Your answer should hold all lines of the entries that include the word "LibreELEC".

-------- PROVIDED DATA --------

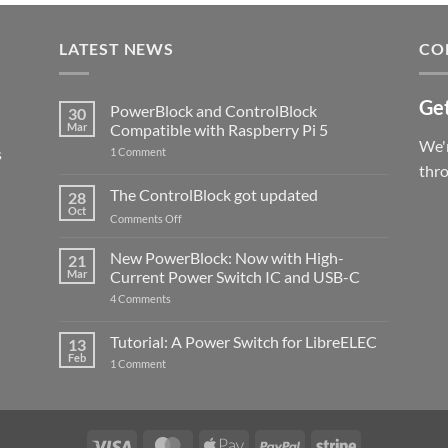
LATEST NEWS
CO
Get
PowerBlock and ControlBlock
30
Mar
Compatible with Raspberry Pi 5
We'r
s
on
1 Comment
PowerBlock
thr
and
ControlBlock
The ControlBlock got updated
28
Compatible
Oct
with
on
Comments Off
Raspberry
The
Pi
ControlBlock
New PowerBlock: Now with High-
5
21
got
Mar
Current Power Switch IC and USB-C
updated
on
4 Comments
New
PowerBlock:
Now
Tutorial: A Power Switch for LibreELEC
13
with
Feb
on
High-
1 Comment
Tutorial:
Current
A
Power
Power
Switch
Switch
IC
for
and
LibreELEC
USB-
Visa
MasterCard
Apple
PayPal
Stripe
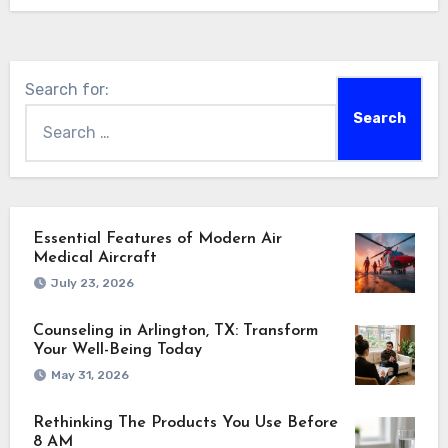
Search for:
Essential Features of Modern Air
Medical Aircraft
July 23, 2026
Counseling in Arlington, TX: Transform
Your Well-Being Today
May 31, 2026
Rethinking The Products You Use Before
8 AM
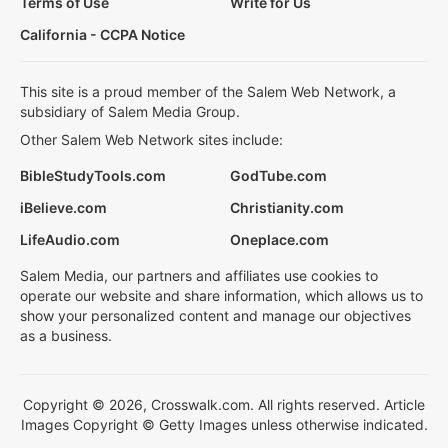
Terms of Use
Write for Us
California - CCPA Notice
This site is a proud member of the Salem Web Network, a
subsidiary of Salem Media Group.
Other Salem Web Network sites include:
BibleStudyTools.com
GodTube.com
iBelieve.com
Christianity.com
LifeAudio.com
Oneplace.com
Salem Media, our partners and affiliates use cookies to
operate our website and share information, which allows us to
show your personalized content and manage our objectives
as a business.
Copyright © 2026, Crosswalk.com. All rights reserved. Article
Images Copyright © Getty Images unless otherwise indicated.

--------
-------- PROVIDED DATA --------

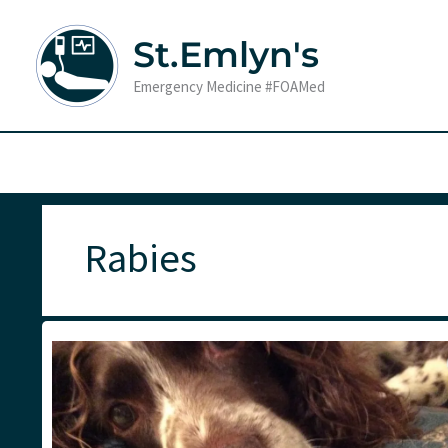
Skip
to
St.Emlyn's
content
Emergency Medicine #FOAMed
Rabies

--------

# SOLUTION TO THIS EXERCISE:
Tutorial: A Power Switch for LibreELEC
LibreELEC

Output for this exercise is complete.